• _Task prompt_
Your task is to copy the stretch of lines in the records below that begins with the line containing "Những con số" and ends with the line containing "mà đã nhảy vọt", exactly as written, with nothing added.

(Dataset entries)
****
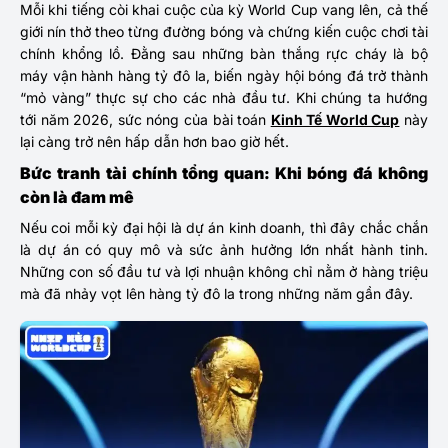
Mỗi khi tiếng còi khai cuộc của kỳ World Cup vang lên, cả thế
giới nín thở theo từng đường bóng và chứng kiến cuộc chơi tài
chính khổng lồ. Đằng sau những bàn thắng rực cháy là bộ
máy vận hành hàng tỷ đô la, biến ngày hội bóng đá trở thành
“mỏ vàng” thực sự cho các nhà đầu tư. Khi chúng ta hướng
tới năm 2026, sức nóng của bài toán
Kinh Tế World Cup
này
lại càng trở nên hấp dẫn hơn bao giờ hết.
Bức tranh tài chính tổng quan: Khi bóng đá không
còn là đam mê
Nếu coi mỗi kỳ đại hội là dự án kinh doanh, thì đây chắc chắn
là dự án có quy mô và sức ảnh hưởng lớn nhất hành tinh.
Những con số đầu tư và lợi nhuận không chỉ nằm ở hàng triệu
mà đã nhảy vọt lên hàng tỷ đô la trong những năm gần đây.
****
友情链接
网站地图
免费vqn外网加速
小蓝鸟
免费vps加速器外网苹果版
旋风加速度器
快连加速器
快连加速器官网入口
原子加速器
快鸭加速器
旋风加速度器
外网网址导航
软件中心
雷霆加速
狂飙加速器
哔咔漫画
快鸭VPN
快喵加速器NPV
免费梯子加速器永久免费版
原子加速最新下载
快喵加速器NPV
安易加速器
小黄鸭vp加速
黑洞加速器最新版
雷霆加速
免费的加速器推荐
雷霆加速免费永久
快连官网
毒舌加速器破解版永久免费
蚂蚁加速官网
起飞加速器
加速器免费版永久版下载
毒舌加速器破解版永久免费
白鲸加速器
****
• _Reply to the task_
Những con số đầu tư và lợi nhuận không chỉ nằm ở hàng triệu
mà đã nhảy vọt lên hàng tỷ đô la trong những năm gần đây.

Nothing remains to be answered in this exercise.